**YOUR INSTRUCTIONS:**
The data below should be copied out exactly, with its pictures omitted.

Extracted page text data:
══════════════════════════════

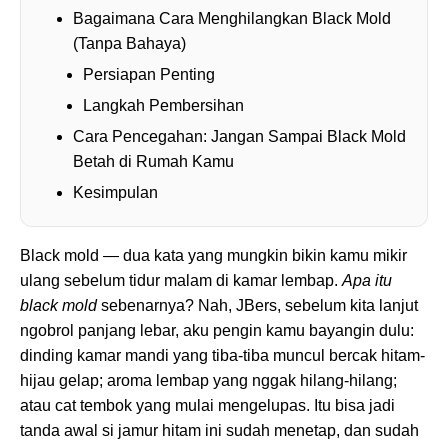
Bagaimana Cara Menghilangkan Black Mold
(Tanpa Bahaya)
Persiapan Penting
Langkah Pembersihan
Cara Pencegahan: Jangan Sampai Black Mold
Betah di Rumah Kamu
Kesimpulan
Black mold — dua kata yang mungkin bikin kamu mikir
ulang sebelum tidur malam di kamar lembap.
Apa itu
black mold
sebenarnya? Nah, JBers, sebelum kita lanjut
ngobrol panjang lebar, aku pengin kamu bayangin dulu:
dinding kamar mandi yang tiba-tiba muncul bercak hitam-
hijau gelap; aroma lembap yang nggak hilang-hilang;
atau cat tembok yang mulai mengelupas. Itu bisa jadi
tanda awal si jamur hitam ini sudah menetap, dan sudah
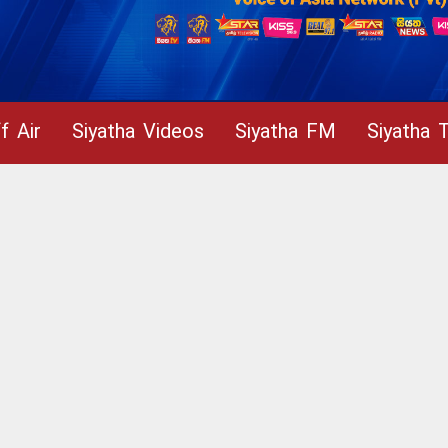
f Air
Siyatha Videos
Siyatha FM
Siyatha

══════════════════════════════

**SOLUTION FOR THIS PROBLEM:**
Bagaimana Cara Menghilangkan Black Mold
(Tanpa Bahaya)
Persiapan Penting
Langkah Pembersihan
Cara Pencegahan: Jangan Sampai Black Mold
Betah di Rumah Kamu
Kesimpulan
Black mold — dua kata yang mungkin bikin kamu mikir
ulang sebelum tidur malam di kamar lembap.
Apa itu
black mold
sebenarnya? Nah, JBers, sebelum kita lanjut
ngobrol panjang lebar, aku pengin kamu bayangin dulu:
dinding kamar mandi yang tiba-tiba muncul bercak hitam-
hijau gelap; aroma lembap yang nggak hilang-hilang;
atau cat tembok yang mulai mengelupas. Itu bisa jadi
tanda awal si jamur hitam ini sudah menetap, dan sudah
f Air
Siyatha Videos
Siyatha FM
Siyatha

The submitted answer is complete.